The advent of various new targeted drugs has brought more choices and hopes for the treatment of PH and with the use of targeted drugs, the overall quality of life and survival rate of PAH patients have obviously improved[. However, most of the current targeted drugs for PAH are vasodilators, and none of them can reverse the progressive pathological remodeling of the pulmonary vessels and right ventricle in PAH patients. In addition, vasodilators did not significantly reduce mortality in the long-term follow-up of PAH patients and some PH patients do not response well to targeted drugs[. Therefore, it is imperative to actively explore new treatment approach for PH.
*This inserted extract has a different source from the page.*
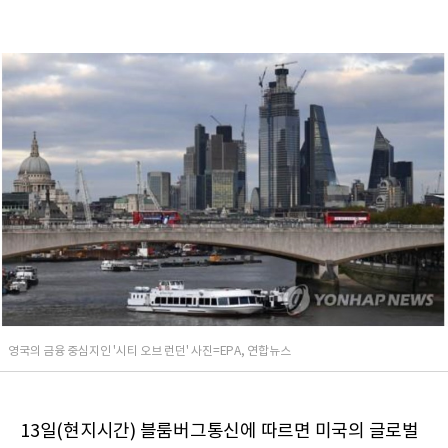
영국의 금융 중심지인 '시티 오브 런던' 사진=EPA, 연합뉴스
13일(현지시간) 블룸버그통신에 따르면 미국의 글로벌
A large number of studies have shown that PH is associated with increased sympathetic nervous system (SNS) and renin-angiotensin-aldosterone system (RAAS) activation[. SNS originates from the thoracolumbar region of the spinal cord. Short preganglionic fibers from the T1-L2 segments synapse on paravertebral or prevertebral ganglia, enabling long postganglionic fibers to innervate target organs such as the heart and lungs. The activation of SNS and RAAS to produce circulating neurohormone transmitters is an important contributing factor to the progress of PH[. Therefore, pulmonary artery denervation (PADN) aimed at reducing SNS activation has become a novel treatment modality[. In 2020, a multi-center clinical trial proved that PADN can reduce PVR as well as increase 6-minute walk distance (6MWD) of PAH patients, and no adverse events related to surgery occurred, confirming the effectiveness and safety of PADN[. However, another clinical study found that the effect of PADN on some PAH patients is not obvious[. Moreover, the sample size of the current clinical research is too small. Against this background, this meta-analysis aimed to assess the effects of PADN on PH in order to provide evidence-based medical evidence for its clinical application.

METHODS

This meta-analysis was performed according to recommendations of the Cochrane Handbook for Systematic Reviews of Interventions and Preferred Reporting Items for Systematic Reviews and Meta-Analyses (or PRISMA).

Search Strategy

Two authors conducted a comprehensive literature search including all human clinical studies of PADN in the treatment of PAH. Literature search was performed with the key words ‘pulmonary artery denervation’ and ‘pulmonary hypertension’ in PubMed and Excerpta Medica dataBASE (or EMBASE).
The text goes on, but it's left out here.